Ils ont en commun aussi un signalement à l’IGPN, via son site Internet, et resté lettre morte. Yvan croit savoir, via un ancien avocat, que le sien a été classé. David n’a jamais eu de nouvelles. De façon générale, ils dénoncent le « manque d’accompagnement et de fléchage ». « Je ne savais pas que pour les dommages corporels il valait mieux attaquer au civil qu’au pénal », raconte David, qui a laissé se prescrire sa possibilité dobtenir l’aide juridictionnelle faute d’informations et a saisi récemment le tribunal administratif. 

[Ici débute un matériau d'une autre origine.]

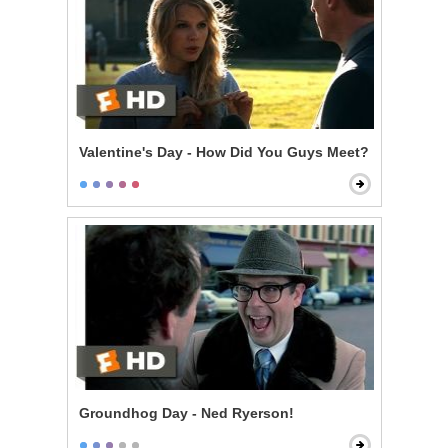
Valentine's Day - How Did You Guys Meet?
Groundhog Day - Ned Ryerson!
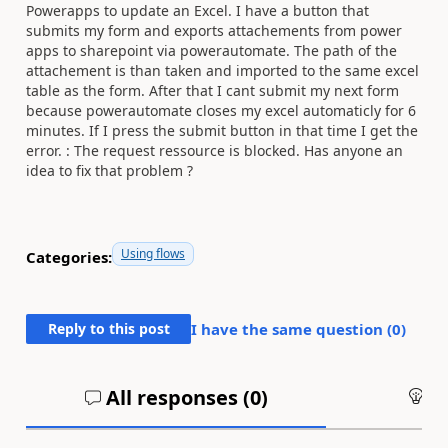
Powerapps to update an Excel. I have a button that
submits my form and exports attachements from power
apps to sharepoint via powerautomate. The path of the
attachement is than taken and imported to the same excel
table as the form. After that I cant submit my next form
because powerautomate closes my excel automaticly for 6
minutes. If I press the submit button in that time I get the
error. : The request ressource is blocked. Has anyone an
idea to fix that problem ?
Using flows
Categories:
Reply to this post
I have the same question (
0
)
All responses (
0
)
An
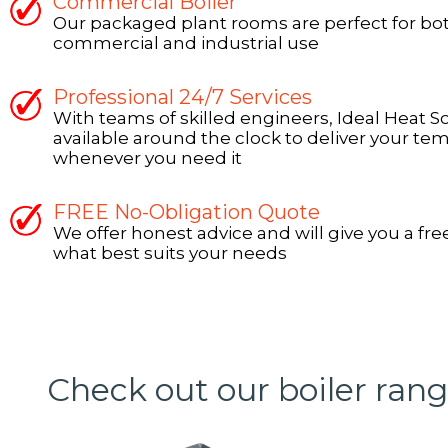
Commercial Boiler
Our packaged plant rooms are perfect for bo
commercial and industrial use
Professional 24/7 Services
With teams of skilled engineers, Ideal Heat S
available around the clock to deliver your tem
whenever you need it
FREE No-Obligation Quote
We offer honest advice and will give you a fre
what best suits your needs
Check out our boiler ran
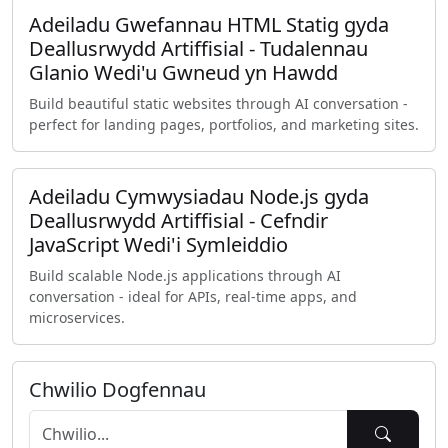
Adeiladu Gwefannau HTML Statig gyda
Deallusrwydd Artiffisial - Tudalennau
Glanio Wedi'u Gwneud yn Hawdd
Build beautiful static websites through AI conversation -
perfect for landing pages, portfolios, and marketing sites.
Adeiladu Cymwysiadau Node.js gyda
Deallusrwydd Artiffisial - Cefndir
JavaScript Wedi'i Symleiddio
Build scalable Node.js applications through AI
conversation - ideal for APIs, real-time apps, and
microservices.
Chwilio Dogfennau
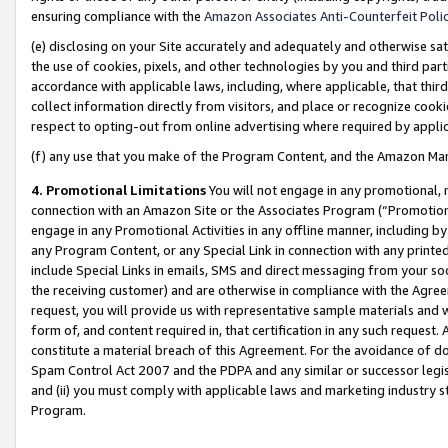
ensuring compliance with the
Amazon Associates Anti-Counterfeit Poli
(e) disclosing on your Site accurately and adequately and otherwise sat
the use of cookies, pixels, and other technologies by you and third part
accordance with applicable laws, including, where applicable, that thir
collect information directly from visitors, and place or recognize cooki
respect to opting-out from online advertising where required by appli
(f) any use that you make of the Program Content, and the Amazon Mar
4. Promotional Limitations
You will not engage in any promotional, ma
connection with an Amazon Site or the Associates Program (“Promotional
engage in any Promotional Activities in any offline manner, including by
any Program Content, or any Special Link in connection with any printed
include Special Links in emails, SMS and direct messaging from your soci
the receiving customer) and are otherwise in compliance with the Agr
request, you will provide us with representative sample materials and w
form of, and content required in, that certification in any such request. 
constitute a material breach of this Agreement. For the avoidance of do
Spam Control Act 2007 and the PDPA and any similar or successor legis
and (ii) you must comply with applicable laws and marketing industry s
Program.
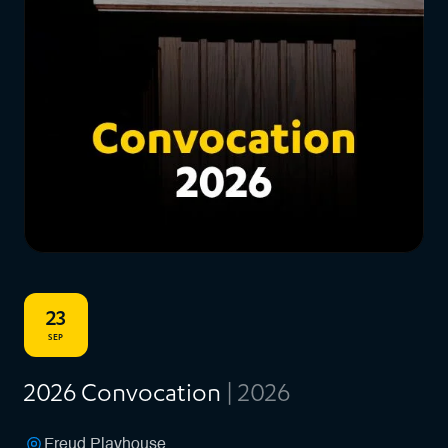
23
SEP
2026 Convocation
| 2026
Freud Playhouse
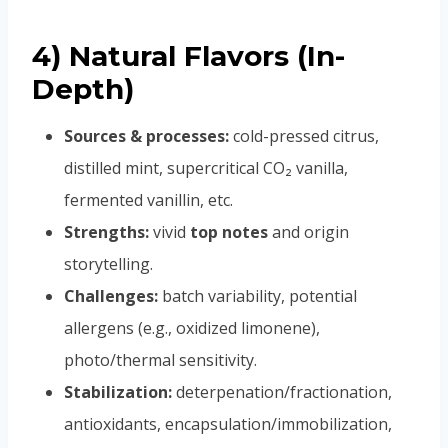
4) Natural Flavors (In-
Depth)
Sources & processes:
cold-pressed citrus,
distilled mint, supercritical CO₂ vanilla,
fermented vanillin, etc.
Strengths:
vivid
top notes
and origin
storytelling.
Challenges:
batch variability, potential
allergens (e.g., oxidized limonene),
photo/thermal sensitivity.
Stabilization:
deterpenation/fractionation,
antioxidants, encapsulation/immobilization,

Yvan, que la colère n’a pas quitté, suit les procédures de près. Entre leur copain Dylan, qui a été indemnisé de 60.000 euros pour avoir perdu un œil, mais dont le tribunal a quand même estimé qu’il était responsable pour un tiers de ce qui lui était arrivé, et les « 1.000 euros d’amende avec suris » infligés au policier qui a blessé une autre membre à Biarritz avec son LBD, il « hallucine ».

Yvan et David font partie des "mutilés pour l'exemple" qui défileront le 9 avril à Toulouse.
Yvan et David font partie des « mutilés pour l’exemple » qui défileront le 9 avril à Toulouse. – H. Ménal

Dimanche, les Mutilé.e.s pour l’Exemple veulent porter le débat sur le terrain juridique.  « Nous voulons la reconnaissance de notre statut de victimes de l’Etat pour que justice soit faite », tonne Yvan et « la création d’un fonds d’indemnisation », d’une structure d’accompagnement. « Nous demandons aussi l’interdiction de toutes les armes mutilantes, enchaîne David. Des tas d’autres pays font mieux que nous dans le maintien de l’ordre. Il faut arrêter l’hémorragie ! ». Une fois n’est pas coutume, dimanche Yann, repartira en manif. Mais entouré de ses béquilles.